Il Gazzettino vesuviano | IGV

L’angoscia di Abramo

Kierkegaard (1843) chiamava “angoscia di Abramo” il momento in cui si deve prendere coscienza di se stessi, il “momento del risveglio” – come molte dottrine religiose definiscono l’attimo epifanico della consapevolezza – e ciò accade quando eventi dolorosi o incontri preziosi producono una crepa nelle costruzioni fittizie in cui abbiamo cercato rifugio, svelandoci i percorsi contorti e le alternative illusorie usate per sopravvivere  a noi stessi, all’angoscia della libertà.
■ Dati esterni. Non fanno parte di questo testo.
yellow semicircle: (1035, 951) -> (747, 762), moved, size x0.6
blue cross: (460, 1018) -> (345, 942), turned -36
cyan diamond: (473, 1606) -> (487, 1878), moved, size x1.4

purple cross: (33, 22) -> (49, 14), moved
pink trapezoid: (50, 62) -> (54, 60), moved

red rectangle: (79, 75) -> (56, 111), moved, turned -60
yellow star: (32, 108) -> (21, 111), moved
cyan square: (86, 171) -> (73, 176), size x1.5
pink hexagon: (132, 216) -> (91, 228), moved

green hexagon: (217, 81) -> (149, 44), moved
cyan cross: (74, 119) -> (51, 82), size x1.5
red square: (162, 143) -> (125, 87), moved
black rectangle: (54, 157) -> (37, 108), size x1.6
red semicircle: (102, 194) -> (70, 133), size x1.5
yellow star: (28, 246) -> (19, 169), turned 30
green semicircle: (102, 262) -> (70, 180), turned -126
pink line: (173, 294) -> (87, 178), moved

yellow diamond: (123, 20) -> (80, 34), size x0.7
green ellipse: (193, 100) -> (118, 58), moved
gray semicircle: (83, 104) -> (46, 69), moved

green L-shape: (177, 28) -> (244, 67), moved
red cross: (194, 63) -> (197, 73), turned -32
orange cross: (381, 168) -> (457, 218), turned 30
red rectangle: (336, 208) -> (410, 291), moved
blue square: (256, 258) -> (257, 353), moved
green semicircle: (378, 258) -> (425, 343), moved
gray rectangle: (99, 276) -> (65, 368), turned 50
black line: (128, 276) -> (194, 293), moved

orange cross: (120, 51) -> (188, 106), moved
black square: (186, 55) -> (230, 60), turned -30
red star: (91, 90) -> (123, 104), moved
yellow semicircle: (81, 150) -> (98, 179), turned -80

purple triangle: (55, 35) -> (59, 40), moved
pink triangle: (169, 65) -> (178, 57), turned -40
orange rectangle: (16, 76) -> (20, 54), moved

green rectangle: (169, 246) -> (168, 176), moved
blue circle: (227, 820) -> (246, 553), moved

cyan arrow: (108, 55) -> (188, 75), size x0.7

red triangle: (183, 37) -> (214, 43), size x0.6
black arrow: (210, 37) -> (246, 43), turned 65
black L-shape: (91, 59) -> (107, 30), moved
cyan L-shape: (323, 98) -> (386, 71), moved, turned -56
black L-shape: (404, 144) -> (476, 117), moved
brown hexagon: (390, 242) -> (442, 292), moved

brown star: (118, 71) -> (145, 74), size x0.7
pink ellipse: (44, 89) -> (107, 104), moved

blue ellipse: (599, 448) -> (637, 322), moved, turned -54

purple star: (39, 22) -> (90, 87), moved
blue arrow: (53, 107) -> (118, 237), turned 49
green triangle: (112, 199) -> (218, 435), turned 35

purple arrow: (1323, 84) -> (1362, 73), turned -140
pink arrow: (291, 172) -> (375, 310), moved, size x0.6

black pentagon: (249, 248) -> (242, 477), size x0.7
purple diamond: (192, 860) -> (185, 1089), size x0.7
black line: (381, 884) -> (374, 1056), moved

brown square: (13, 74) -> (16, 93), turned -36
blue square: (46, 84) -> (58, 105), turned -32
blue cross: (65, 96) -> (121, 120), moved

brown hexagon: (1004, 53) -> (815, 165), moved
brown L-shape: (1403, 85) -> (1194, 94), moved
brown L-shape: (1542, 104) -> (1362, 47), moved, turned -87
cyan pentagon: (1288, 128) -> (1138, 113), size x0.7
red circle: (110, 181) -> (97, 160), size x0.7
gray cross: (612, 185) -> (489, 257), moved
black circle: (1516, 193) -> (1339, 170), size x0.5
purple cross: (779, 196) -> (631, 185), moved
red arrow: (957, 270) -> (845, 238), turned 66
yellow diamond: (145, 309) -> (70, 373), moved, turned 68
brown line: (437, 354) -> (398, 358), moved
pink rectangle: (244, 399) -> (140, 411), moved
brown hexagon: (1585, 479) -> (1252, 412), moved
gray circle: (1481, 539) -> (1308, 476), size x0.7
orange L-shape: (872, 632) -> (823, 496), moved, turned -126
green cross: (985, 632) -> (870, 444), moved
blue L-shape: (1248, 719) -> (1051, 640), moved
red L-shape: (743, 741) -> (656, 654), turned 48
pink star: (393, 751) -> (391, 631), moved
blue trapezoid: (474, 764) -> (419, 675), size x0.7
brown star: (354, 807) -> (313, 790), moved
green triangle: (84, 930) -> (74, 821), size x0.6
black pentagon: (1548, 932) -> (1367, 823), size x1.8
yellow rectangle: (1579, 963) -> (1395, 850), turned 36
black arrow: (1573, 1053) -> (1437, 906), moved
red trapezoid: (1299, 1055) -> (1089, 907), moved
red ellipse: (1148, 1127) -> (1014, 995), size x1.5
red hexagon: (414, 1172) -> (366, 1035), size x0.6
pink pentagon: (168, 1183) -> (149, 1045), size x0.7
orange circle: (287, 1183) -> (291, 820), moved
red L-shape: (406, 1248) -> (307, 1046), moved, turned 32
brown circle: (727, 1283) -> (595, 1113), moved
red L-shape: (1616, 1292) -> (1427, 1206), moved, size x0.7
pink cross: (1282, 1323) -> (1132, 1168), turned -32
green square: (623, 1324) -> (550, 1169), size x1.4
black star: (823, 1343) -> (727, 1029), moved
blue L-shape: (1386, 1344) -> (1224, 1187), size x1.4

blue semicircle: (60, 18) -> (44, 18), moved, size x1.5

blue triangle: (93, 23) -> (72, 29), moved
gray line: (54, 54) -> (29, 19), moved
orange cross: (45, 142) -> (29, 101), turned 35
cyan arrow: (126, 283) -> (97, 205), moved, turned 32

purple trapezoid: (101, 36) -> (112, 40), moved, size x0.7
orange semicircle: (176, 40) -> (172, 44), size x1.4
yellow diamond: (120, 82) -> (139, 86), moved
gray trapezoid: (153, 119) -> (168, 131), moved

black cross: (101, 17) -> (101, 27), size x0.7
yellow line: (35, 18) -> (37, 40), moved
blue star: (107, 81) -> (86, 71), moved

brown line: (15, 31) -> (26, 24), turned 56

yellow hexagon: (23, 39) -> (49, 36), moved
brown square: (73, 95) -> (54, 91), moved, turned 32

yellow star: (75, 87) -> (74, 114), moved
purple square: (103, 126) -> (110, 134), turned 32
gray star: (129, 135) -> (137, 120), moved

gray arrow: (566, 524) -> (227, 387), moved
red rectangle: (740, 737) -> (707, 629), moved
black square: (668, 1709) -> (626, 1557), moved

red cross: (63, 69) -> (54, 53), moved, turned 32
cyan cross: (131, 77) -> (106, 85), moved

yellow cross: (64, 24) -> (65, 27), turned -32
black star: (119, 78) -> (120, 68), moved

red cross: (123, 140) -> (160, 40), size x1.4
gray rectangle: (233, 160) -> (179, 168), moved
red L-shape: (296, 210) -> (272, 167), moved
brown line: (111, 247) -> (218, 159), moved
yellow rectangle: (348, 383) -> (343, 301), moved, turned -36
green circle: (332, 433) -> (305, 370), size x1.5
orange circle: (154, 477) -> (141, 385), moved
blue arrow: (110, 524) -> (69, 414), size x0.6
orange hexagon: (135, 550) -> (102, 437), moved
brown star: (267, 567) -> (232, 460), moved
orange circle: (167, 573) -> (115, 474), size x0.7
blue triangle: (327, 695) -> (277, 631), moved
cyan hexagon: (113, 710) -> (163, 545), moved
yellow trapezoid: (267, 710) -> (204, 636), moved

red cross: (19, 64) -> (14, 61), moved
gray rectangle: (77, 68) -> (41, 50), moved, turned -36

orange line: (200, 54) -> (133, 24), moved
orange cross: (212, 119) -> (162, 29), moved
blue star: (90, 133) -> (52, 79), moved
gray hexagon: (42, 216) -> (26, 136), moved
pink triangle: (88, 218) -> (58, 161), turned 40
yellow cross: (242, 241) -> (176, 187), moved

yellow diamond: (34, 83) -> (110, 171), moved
Abramo, vissuto fino a 70 anni nel rispetto della legge morale, riceve da Dio l’ordine di uccidere il suo unico figlio, infrangendo così la legge per la quale era vissuto. La scelta di Abramo non può essere facilitata da nessuna considerazione generale, né decisa in base ad alcuna regola. Si agisce allora, come Abramo, per fede, intuendo comunque che si può coincidere con la propria verità interiore solo compiendo, per la prima volta, un salto nel buio. Quando si è posti nella necessità di decidere del compimento di un atto esemplare che implica la rinuncia di ogni soluzione illusoria e precostituita, si è gettati nell’angoscia del rischio e della solitudine. Ogni scelta ha una sua dignità nella misura in cui rivendica la nostra libertà. Purtroppo nella maggioranza dei casi le nostre scelte non si costruiscono come risposte ai nostri bisogni interiori, ma alle aspettative del collettivo, soprattutto in un momento storico come il nostro in cui paradossalmente la nostra identità appare ancorata a valori e valutazioni esterni ed esteriori. L’individuo, soprattutto se giovane, si trova quindi esposto ad una pressante richiesta di integrazione che mette a dura prova ogni aspirazione personale, frutto di una scelta originale, al punto da far apparire come tranquillizzante e liberatoria una scelta conformista, la quale immediatamente sembra integrarci nel tessuto sociale. In realtà il prezzo che si paga nell’accettare un modello esistenziale convalidato solo collettivamente è più alto di quanto immediatamente non ci appare. E’ il prezzo della omogeneizzazione della nostra interiorità all’indistinto e compatto corpo collettivo, che può essere tollerata a sua volta pagando il prezzo altissimo dell’inconsapevolezza di sé.